Give the records again. Keep them exact and leave out the images.

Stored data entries
================================

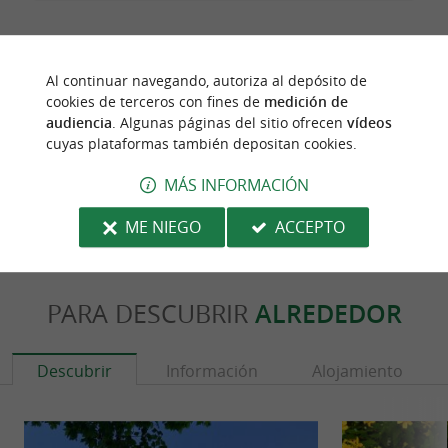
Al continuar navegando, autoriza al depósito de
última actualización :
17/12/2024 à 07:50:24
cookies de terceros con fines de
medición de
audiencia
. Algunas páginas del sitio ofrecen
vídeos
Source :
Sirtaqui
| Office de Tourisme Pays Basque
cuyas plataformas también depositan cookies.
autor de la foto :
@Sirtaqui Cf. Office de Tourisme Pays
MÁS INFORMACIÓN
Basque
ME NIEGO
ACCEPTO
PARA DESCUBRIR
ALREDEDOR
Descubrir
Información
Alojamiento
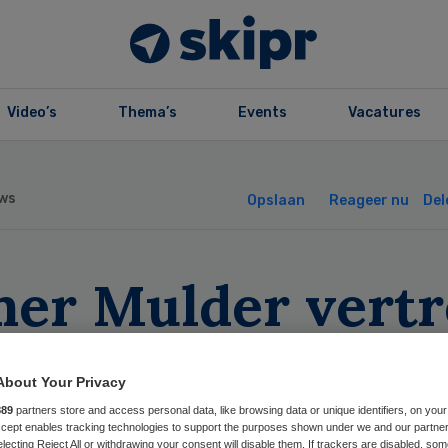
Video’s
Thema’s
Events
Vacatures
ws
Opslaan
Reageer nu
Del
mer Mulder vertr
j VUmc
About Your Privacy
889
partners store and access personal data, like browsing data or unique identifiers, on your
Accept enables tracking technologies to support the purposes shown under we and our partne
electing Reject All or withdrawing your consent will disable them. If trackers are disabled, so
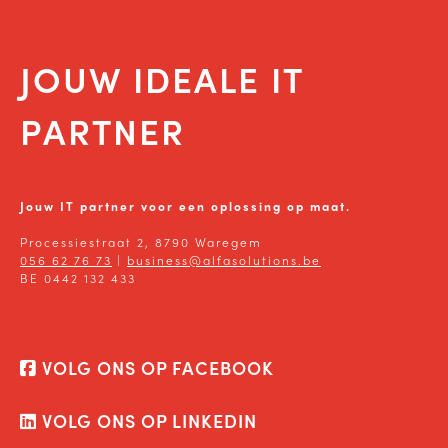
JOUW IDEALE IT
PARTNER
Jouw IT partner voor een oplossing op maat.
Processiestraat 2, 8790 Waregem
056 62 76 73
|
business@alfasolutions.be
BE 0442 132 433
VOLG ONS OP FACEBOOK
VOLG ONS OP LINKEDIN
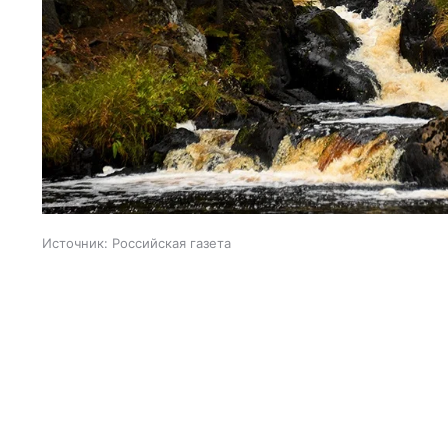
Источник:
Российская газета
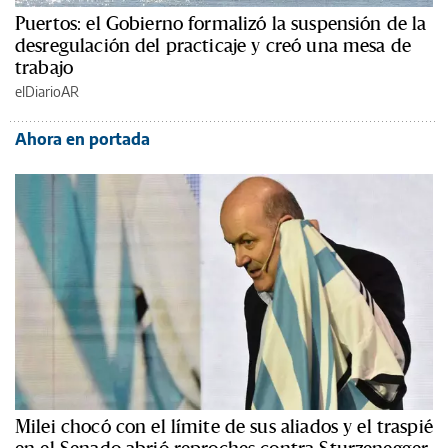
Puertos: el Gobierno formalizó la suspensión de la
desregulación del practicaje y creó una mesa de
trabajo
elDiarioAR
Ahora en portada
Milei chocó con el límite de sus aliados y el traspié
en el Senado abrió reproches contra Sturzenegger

================================

Problem solution >>
Al continuar navegando, autoriza al depósito de
última actualización :
17/12/2024 à 07:50:24
cookies de terceros con fines de
medición de
audiencia
. Algunas páginas del sitio ofrecen
vídeos
Source :
Sirtaqui
| Office de Tourisme Pays Basque
cuyas plataformas también depositan cookies.
autor de la foto :
@Sirtaqui Cf. Office de Tourisme Pays
MÁS INFORMACIÓN
Basque
ME NIEGO
ACCEPTO
PARA DESCUBRIR
ALREDEDOR
Descubrir
Información
Alojamiento
Video’s
Thema’s
Events
Vacatures
ws
Opslaan
Reageer nu
Del
mer Mulder vertr
j VUmc
About Your Privacy
889
partners store and access personal data, like browsing data or unique identifiers, on your
Accept enables tracking technologies to support the purposes shown under we and our partne
electing Reject All or withdrawing your consent will disable them. If trackers are disabled, so
JOUW IDEALE IT
PARTNER
Jouw IT partner voor een oplossing op maat.
Processiestraat 2, 8790 Waregem
056 62 76 73
|
business@alfasolutions.be
BE 0442 132 433
VOLG ONS OP FACEBOOK
VOLG ONS OP LINKEDIN
Источник:
Российская газета
Puertos: el Gobierno formalizó la suspensión de la
desregulación del practicaje y creó una mesa de
trabajo
elDiarioAR
Ahora en portada
Milei chocó con el límite de sus aliados y el traspié
en el Senado abrió reproches contra Sturzenegger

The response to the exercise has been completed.